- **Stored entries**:
──────
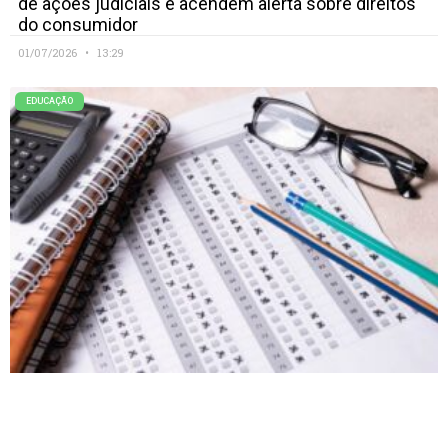
de ações judiciais e acendem alerta sobre direitos
do consumidor
01/07/2026
13:29
EDUCAÇÃO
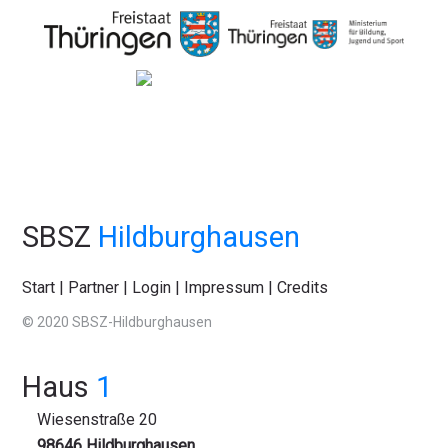
SBSZ
Hildburghausen
Start
|
Partner
|
Login
|
Impressum
|
Credits
© 2020 SBSZ-Hildburghausen
Haus
1
Wiesenstraße 20
98646 Hildburghausen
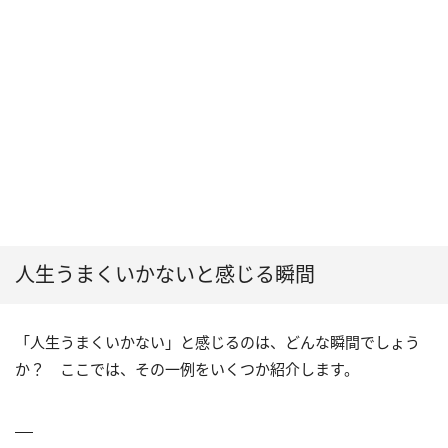
人生うまくいかないと感じる瞬間
「人生うまくいかない」と感じるのは、どんな瞬間でしょう
か？ ここでは、その一例をいくつか紹介します。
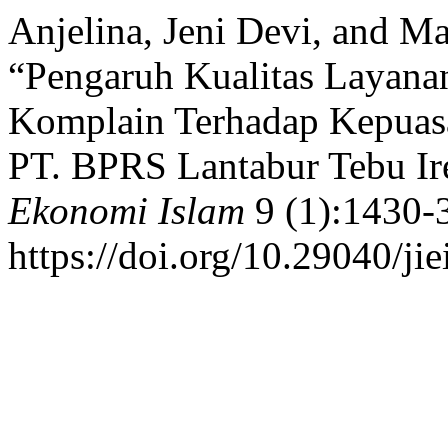
Anjelina, Jeni Devi, and M
“Pengaruh Kualitas Layana
Komplain Terhadap Kepuas
PT. BPRS Lantabur Tebu Ir
Ekonomi Islam
9 (1):1430-
https://doi.org/10.29040/jie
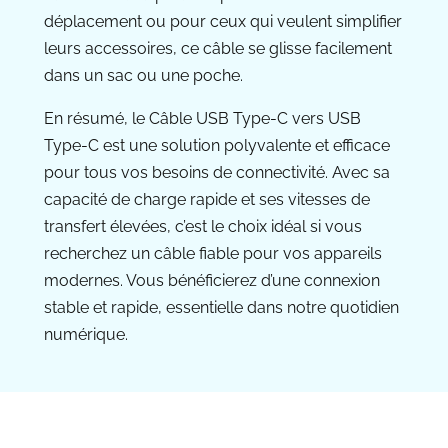
déplacement ou pour ceux qui veulent simplifier
leurs accessoires, ce câble se glisse facilement
dans un sac ou une poche.
En résumé, le Câble USB Type-C vers USB
Type-C est une solution polyvalente et efficace
pour tous vos besoins de connectivité. Avec sa
capacité de charge rapide et ses vitesses de
transfert élevées, c’est le choix idéal si vous
recherchez un câble fiable pour vos appareils
modernes. Vous bénéficierez d’une connexion
stable et rapide, essentielle dans notre quotidien
numérique.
──────
- **To do**: Lines from the one that contains "Wiesenstraße 20" through the last line of the data above are to be extracted exactly, with no pictures and no other lines.

- **Answer below**:
Wiesenstraße 20
98646 Hildburghausen
人生うまくいかないと感じる瞬間
「人生うまくいかない」と感じるのは、どんな瞬間でしょう
か？ ここでは、その一例をいくつか紹介します。
Anjelina, Jeni Devi, and M
“Pengaruh Kualitas Layana
Komplain Terhadap Kepuas
PT. BPRS Lantabur Tebu Ir
Ekonomi Islam
9 (1):1430-
https://doi.org/10.29040/jie
déplacement ou pour ceux qui veulent simplifier
leurs accessoires, ce câble se glisse facilement
dans un sac ou une poche.
En résumé, le Câble USB Type-C vers USB
Type-C est une solution polyvalente et efficace
pour tous vos besoins de connectivité. Avec sa
capacité de charge rapide et ses vitesses de
transfert élevées, c’est le choix idéal si vous
recherchez un câble fiable pour vos appareils
modernes. Vous bénéficierez d’une connexion
stable et rapide, essentielle dans notre quotidien
numérique.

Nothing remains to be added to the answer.